Introduction to Applied Data Science (I2ADS)
Frequency
Every year
Summary
The "Introduction to Applied Data Science" (I2ADS) course is aimed at students of all levels to train them in the core computer science software stack and techniques forming the pillars of open & reproducible science.
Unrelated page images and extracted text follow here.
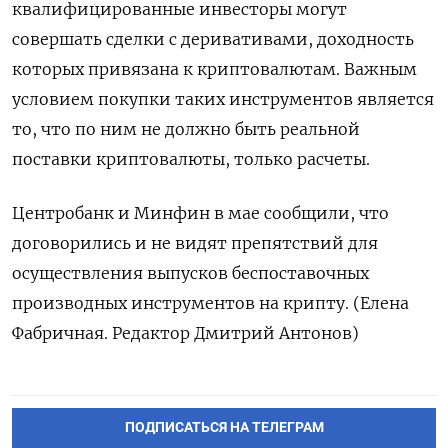
квалифицированные инвесторы могут
совершать сделки с деривативами, доходность
которых привязана к криптовалютам. Важным
условием покупки таких инструментов является
то, что по ним не должно быть реальной
поставки криптовалюты, только расчеты.
Центробанк и Минфин в мае сообщили, что
договорились и не видят препятствий для
осуществления выпусков беспоставочных
производных инструментов на крипту. (Елена
Фабричная. Редактор Дмитрий Антонов)
ПОДПИСАТЬСЯ НА ТЕЛЕГРАМ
Registration in student portal & at https://tinyurl.com/i2ads2022 is compulsory.
Content
Schedule (all lectures are 2 hour-long)
=======
Lecture Date & Time
----------- -------------------
Linux Part 1 TUE SEP 20, 2PM-4PM
Linux Part 2 MON SEP 26, 09AM-11AM
Linux Part 3 MON OCT 03 , 09AM-11AM
GIT Part 1 MON OCT 10 , 09AM-11AM
GIT Part 2 MON OCT 17, 09AM-11AM
GIT Part 3 MON OCT 24 , 09AM-11AM
GIT Part 4 MON OCT 31 , 09AM-11AM
Python Part 1 MON NOV 07 , 09AM-11AM
Python Part 2 MON NOV 14 , 09AM-11AM
Python Part 3 MON NOV 21 , 09AM-11AM
Python Part 4 MON NOV 28 , 09AM-11AM
Intro to Machine Learning Part 1 MON DEC 05 , 09AM-11AM
Intro to Machine Learning Part 2 MON DEC 12 , 09AM-11AM
Intro to Machine Learning Part 3 MON DEC 19 , 09AM-11AM
Syllabus
=======
o Linux
Part 1: Linux filesystem, Bash terminal and commands, Commands help / manual, Navigating the filesystem, Parsing files, Piping commands, File permissions, Super user privileges
Part 2: Writing bash shell scripts, Using a dedicated developing environment, Executing scripts / permissions, Bash variables, Strings, arrays, Control flow statements (for loop, if-else statements)
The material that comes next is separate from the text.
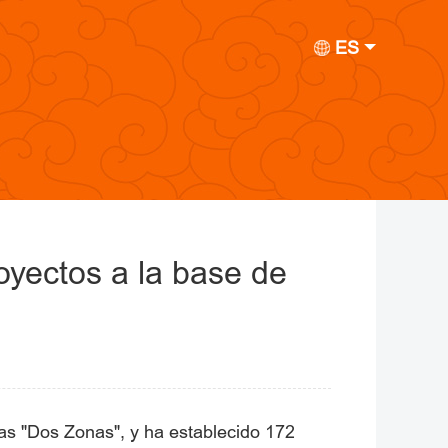
ES
oyectos a la base de
las "Dos Zonas", y ha establecido 172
Part 3: Control flow statements [continued] (while loop, case/switch), Special script variables / exit codes, Arguments parsing with getopts, String/path manipulations, Hands on coding example of a full script
o Git
Git part 1: Git ecosystem, Git promotion model & typical workflow, Commit definition, Examining history, Hands-on: creating a history of commits on a local repo
Git part 2: Concept of Branches (as a pointer to a commit), Fast-forward merge, Introduction to Github, Remotes, Cloning, pushing and pulling, Tracking remote branches, Hands-on: creating a repo on Github and simulating team collaboration
Git part 3: Three-way merge, Tags, Merge conflicts, Hands-on: dealing with merge conflicts, Collaboration with fork / pull-request model, Hands-on: fork / PR model
Git part 4 Rebase, Cherry-picking, Finding a bug with bisection
o Python
Part 1: Introduction to Jupyter notebooks, Markdown, Variables and datatypes, Mutable vs Immutable datatypes, Strings and string manipulation, Lists, Dictionaries and tuples, Control structures: for loop, if-else statements, Constant interactive hands-on in between each concept
Part 2: Functions, None keyword, Function docstring, Type hinting, Development Environment (Visual Studio Code), Modules and imports, Debugging, Exceptions and asserts statements
Part 3: Object Oriented Programming Basics, Method attributes, Conda: creating, activating and configuring environments, Refactoring code, Creating modules and importing them in Jupyter notebooks
Part4: Numerical analysis and plotting with numpy: array creation, slicing and filtering, Plotting with matplotlib: line plot, scatter plot, bar plot, overlays, histograms, subplots, heatmaps
o Intro to Machine Learning (with Python)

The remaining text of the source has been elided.